Glossy financial planning brochures with couples in their mid-50s riding a sailboat notwithstanding, this is simply an unrealistic expectation for many households. Given our increasing life expectancy, accumulating enough money in 35 to 40 years of working to sustain us for the remainder of our lives is no easy task.
To put this into perspective, if you take out 5 percent from a diversified portfolio each year, you stand a 58 percent chance of running out of money within 30 years of retirement.
After all, anyone taking withdrawals during the 2008 housing crisis would have a dramatically different outcome than investors who retired in 2009 and lived off market returns in the beginning of retirement. Volatility matters. This would suggest that you need $2,000,000 saved to generate $100,000 in annual income.
It's also worth mentioning that distributions from retirement accounts are subject to ordinary income taxes.

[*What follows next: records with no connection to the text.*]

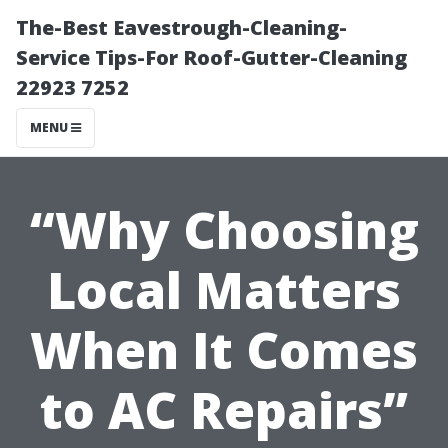
The-Best Eavestrough-Cleaning-
Service Tips-For Roof-Gutter-Cleaning
22923 7252
MENU
“Why Choosing
Local Matters
When It Comes
to AC Repairs”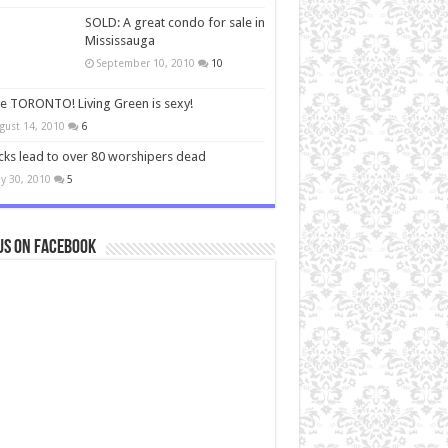
SOLD: A great condo for sale in
Mississauga
September 10, 2010
10
ve TORONTO! Living Green is sexy!
gust 14, 2010
6
cks lead to over 80 worshipers dead
y 30, 2010
5
us on Facebook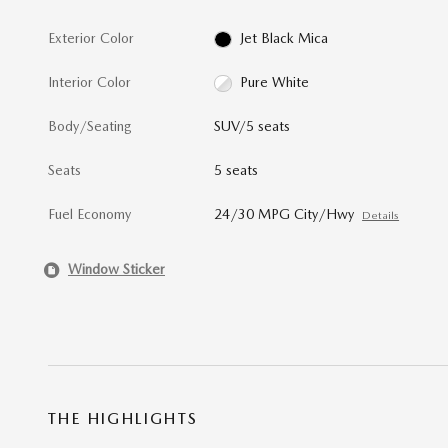
Exterior Color
Jet Black Mica
Interior Color
Pure White
Body/Seating
SUV/5 seats
Seats
5 seats
Fuel Economy
24/30 MPG City/Hwy
Details
Window Sticker
THE HIGHLIGHTS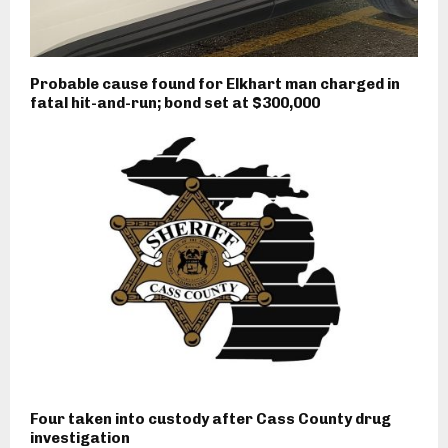
Probable cause found for Elkhart man charged in
fatal hit-and-run; bond set at $300,000
Four taken into custody after Cass County drug
investigation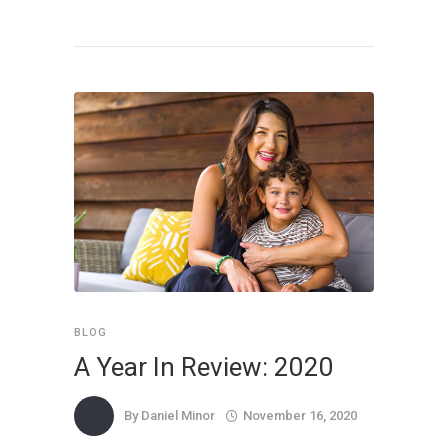
BLOG
A Year In Review: 2020
By
Daniel Minor
November 16, 2020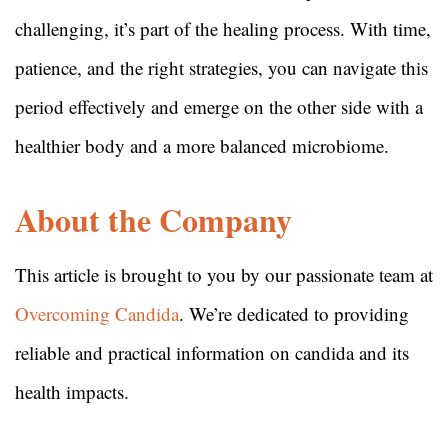
challenging, it’s part of the healing process. With time,
patience, and the right strategies, you can navigate this
period effectively and emerge on the other side with a
healthier body and a more balanced microbiome.
About the Company
This article is brought to you by our passionate team at
Overcoming Candida
. We’re dedicated to providing
reliable and practical information on candida and its
health impacts.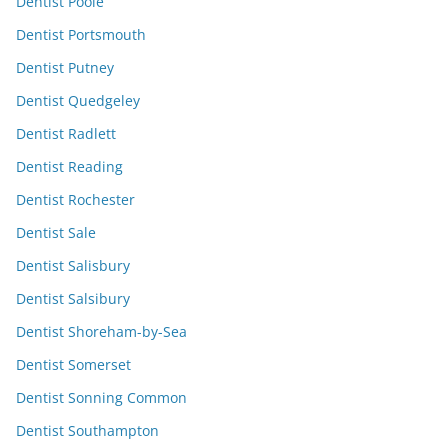
Dentist Poole
Dentist Portsmouth
Dentist Putney
Dentist Quedgeley
Dentist Radlett
Dentist Reading
Dentist Rochester
Dentist Sale
Dentist Salisbury
Dentist Salsibury
Dentist Shoreham-by-Sea
Dentist Somerset
Dentist Sonning Common
Dentist Southampton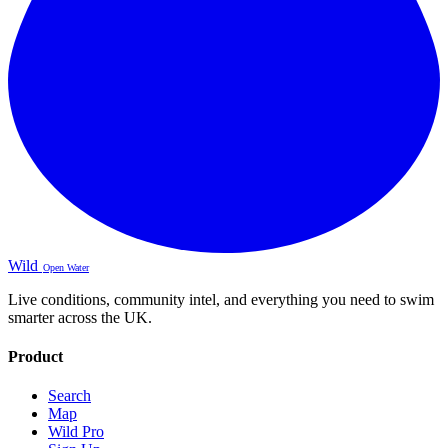
Wild
Open Water
Live conditions, community intel, and everything you need to swim
smarter across the UK.
Product
Search
Map
Wild Pro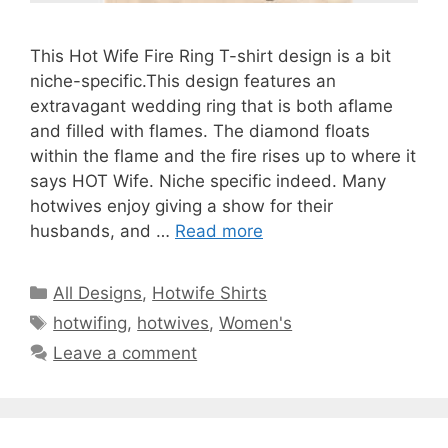
This Hot Wife Fire Ring T-shirt design is a bit
niche-specific.This design features an
extravagant wedding ring that is both aflame
and filled with flames. The diamond floats
within the flame and the fire rises up to where it
says HOT Wife. Niche specific indeed. Many
hotwives enjoy giving a show for their
husbands, and …
Read more
Categories
All Designs
,
Hotwife Shirts
Tags
hotwifing
,
hotwives
,
Women's
Leave a comment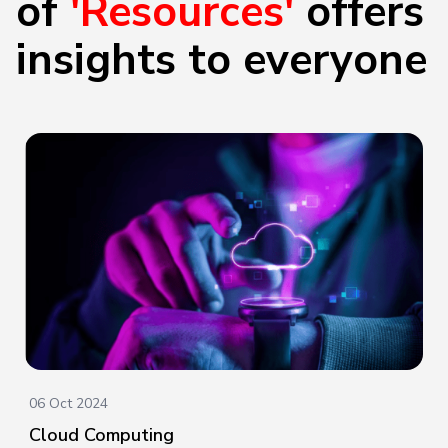
of
'Resources'
offers
insights to everyone
06 Oct 2024
Cloud Computing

In other words, there's a fair chance that a great many savers — unless they make lifestyle sacrifices or wiser investment decisions or have an actual pension — won't be able to maintain their current quality of life once they leave the workforce.
However, for many retirees, saving enough for those golden years is only part of the formula for a good retirement.

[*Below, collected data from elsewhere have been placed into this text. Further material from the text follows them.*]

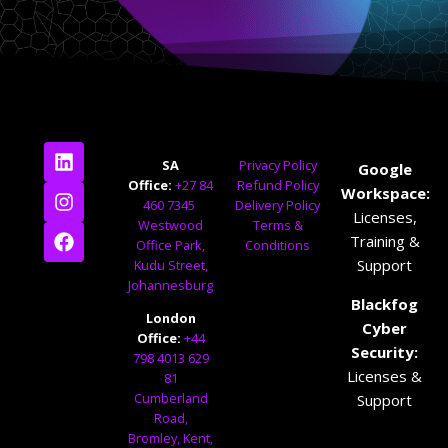
SA
Privacy Policy
Google
Office:
+27 84
Refund Policy
Workspace:
460 7345
Delivery Policy
Licenses,
Westwood
Terms &
Training &
Office Park,
Conditions
Support
Kudu Street,
Johannesburg
Blackfog
London
Cyber
Office:
+44
Security:
798 4013 629
Licenses &
81
Cumberland
Support
Road,
Bromley, Kent,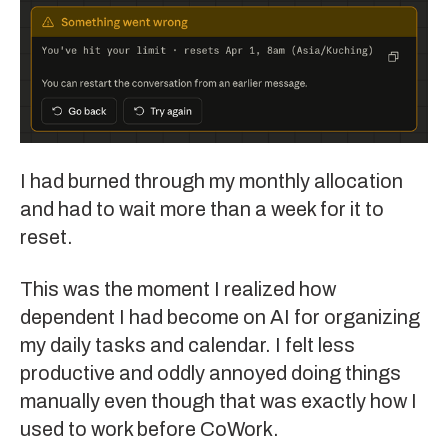
I had burned through my monthly allocation
and had to wait more than a week for it to
reset.
This was the moment I realized how
dependent I had become on AI for organizing
my daily tasks and calendar. I felt less
productive and oddly annoyed doing things
manually even though that was exactly how I
used to work before CoWork.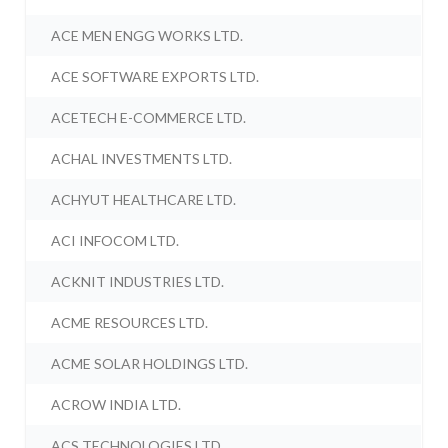
ACE MEN ENGG WORKS LTD.
ACE SOFTWARE EXPORTS LTD.
ACETECH E-COMMERCE LTD.
ACHAL INVESTMENTS LTD.
ACHYUT HEALTHCARE LTD.
ACI INFOCOM LTD.
ACKNIT INDUSTRIES LTD.
ACME RESOURCES LTD.
ACME SOLAR HOLDINGS LTD.
ACROW INDIA LTD.
ACS TECHNOLOGIES LTD.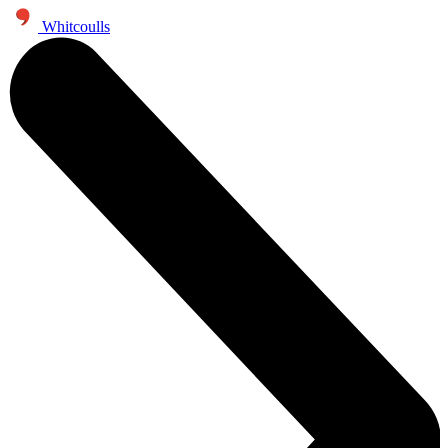
Whitcoulls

The key to achieving an active, satisfying and happy retirement involves more than having adequate savings. It also entails interesting leisure activities, creative pursuits and mental and physical well-being.

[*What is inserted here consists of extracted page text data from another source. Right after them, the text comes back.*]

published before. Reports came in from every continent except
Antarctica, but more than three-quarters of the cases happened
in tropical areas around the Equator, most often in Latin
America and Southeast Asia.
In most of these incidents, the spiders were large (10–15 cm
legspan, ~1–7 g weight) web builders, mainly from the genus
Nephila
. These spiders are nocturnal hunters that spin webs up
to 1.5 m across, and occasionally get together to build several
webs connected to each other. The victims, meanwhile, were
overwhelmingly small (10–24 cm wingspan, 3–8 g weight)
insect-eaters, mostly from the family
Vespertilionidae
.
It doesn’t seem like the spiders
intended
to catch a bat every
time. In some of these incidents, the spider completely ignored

Fortunately, there are a number of viable solutions that might address any financial shortfall, including working part-time at something related to your profession. A teacher, for example, might begin a tutoring service and accumulate innovative metrics that validates his or her approach. A scientist may decide to teach an online class at a community college two days a week.
In lieu of brick-and-mortar offices, entire new job niches are being created online with Twitter handles and YouTube channels, so it pays to get creative. Many of us have hobbies or passions during our working careers that can provide both supplemental income and access to a social network of likeminded people.
If you enjoy gardening, consider working part-time at a nursery a few years before leaving your job. Those who prefer bike riding can create a personal training regiment, teach novices about biking and lead groups through trails for a fee.
During the planning phase, you have time to complete any license requirements and build relationships with business owners and centers of influence. Some of us may even consider moving to a state with a lower cost of living. Perhaps renting out and depreciating your residence in a high-cost state subsidizes the mortgage in one with lower income taxes; sometimes it just takes a little imagination.
If meeting new friends in retirement or after relocation is uncomfortable for you, plan a vacation or getaway with three or four other couples who find themselves in a similar financial predicament: reasonable Social Security benefits, a little home equity and not enough savings.
Success in retirement can be defined as waking up in the morning and going to sleep at night and doing exactly what you want in between.
Write down exactly what you want your life to look like during retirement, and develop a plan to make it happen. You might be surprised to learn that retirement planning has more to do with "what you'll be doing" than "how much you'll have to do it with."